You've just gotten an offer and it's so low, you'd think they were only looking to buy the bedrock under the house. What are they thinking?
Well, first let's consider value in the open marketplace. At its basic definition, value is what buyers are willing to pay. There is no value to anything except what buyers are willing to pay.
So if someone has made a low offer - or worse, you've had more than one low offer - there is a possibility that your list price is too high. This can be a rough reality to accept, but it is something to give real consideration to.
BUT it could just be that you are in a tough segment of the market, whether it's location or some characteristic of the house. For example, one or two bedroom houses and houses without basements can be difficult to sell, with a more limited number of buyers finding this acceptable.

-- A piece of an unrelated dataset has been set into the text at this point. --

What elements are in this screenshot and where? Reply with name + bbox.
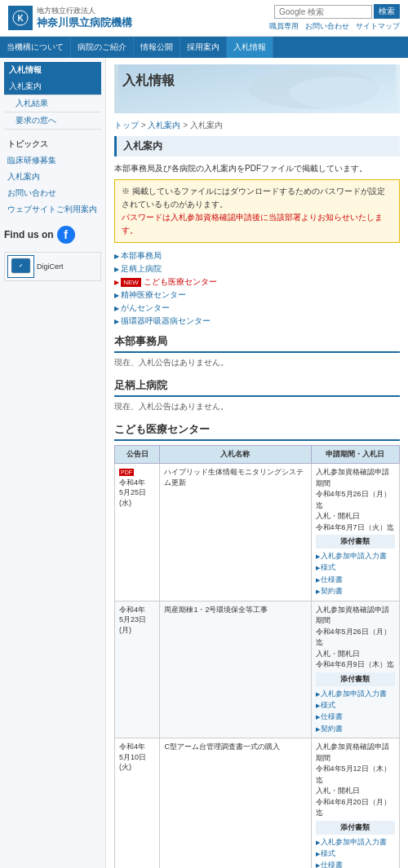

In one situation, I was helping someone sell a townhouse in an area where not many townhouses have sold in recent years. Bad enough without a lot of comparisons, but to make matters worse, the most recent sale of a similar property sold quite a bit lower than they should have because of financial pressures and the bank threatening to take the house away. Of course, we knew that because my clients were neighbours and had heard the back story. But buyers' agents hadn't heard that (until I told them) and we got some low offers based on that one lower-than-it-should-have-been sale. Fortunately, we explained the situation, held to our expectations, and were able to get one of the buyers to come up enough to make the deal acceptable.
You won't always have something so identifiable as a cause for low offers, so I would suggest you discuss the situation with your agent. And WAY before that happens, make sure you're choosing an agent you trust for both competence and character.